=== Section Start ===
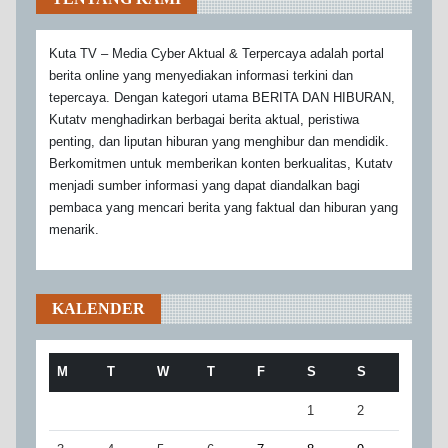
Kuta TV – Media Cyber Aktual & Terpercaya adalah portal
berita online yang menyediakan informasi terkini dan
tepercaya. Dengan kategori utama BERITA DAN HIBURAN,
Kutatv menghadirkan berbagai berita aktual, peristiwa
penting, dan liputan hiburan yang menghibur dan mendidik.
Berkomitmen untuk memberikan konten berkualitas, Kutatv
menjadi sumber informasi yang dapat diandalkan bagi
pembaca yang mencari berita yang faktual dan hiburan yang
menarik.
KALENDER
M
T
W
T
F
S
S
1
2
=== Section End ===
■ Exercise description ■
Print exactly the lines from the one with "Kutatv menghadirkan berbagai" through the last line of the material, including both, and no others.

■ Output of the task ■
Kutatv menghadirkan berbagai berita aktual, peristiwa
penting, dan liputan hiburan yang menghibur dan mendidik.
Berkomitmen untuk memberikan konten berkualitas, Kutatv
menjadi sumber informasi yang dapat diandalkan bagi
pembaca yang mencari berita yang faktual dan hiburan yang
menarik.
KALENDER
M
T
W
T
F
S
S
1
2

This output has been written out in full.